[Source records Boundary: Start]

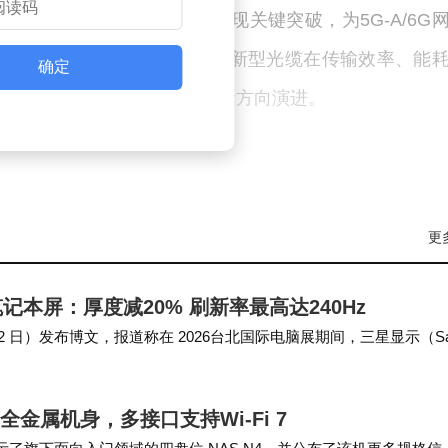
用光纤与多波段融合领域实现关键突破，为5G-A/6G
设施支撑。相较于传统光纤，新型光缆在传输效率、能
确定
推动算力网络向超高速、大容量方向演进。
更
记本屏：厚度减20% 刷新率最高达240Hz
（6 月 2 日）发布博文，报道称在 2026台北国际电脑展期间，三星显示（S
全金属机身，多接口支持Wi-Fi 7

[Source records Boundary: End]
[Source records Boundary: Start]

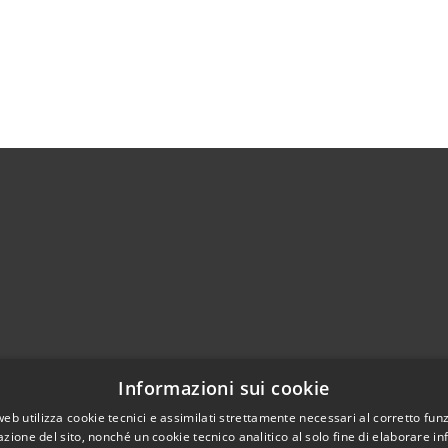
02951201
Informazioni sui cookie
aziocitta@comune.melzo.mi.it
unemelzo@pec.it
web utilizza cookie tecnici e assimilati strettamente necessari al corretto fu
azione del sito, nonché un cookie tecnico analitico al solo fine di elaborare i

[Source records Boundary: End]
[Source records Boundary: Start]

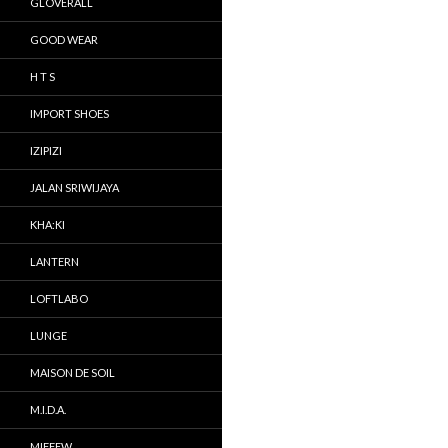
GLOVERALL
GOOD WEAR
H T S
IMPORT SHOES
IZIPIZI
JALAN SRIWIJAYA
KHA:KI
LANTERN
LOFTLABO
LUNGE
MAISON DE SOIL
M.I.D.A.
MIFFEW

[Source records Boundary: End]

== Work required ==
Lines with the string "cookie": say how many appear in the entries above, giving the number alone.

== Exercise answer ==
3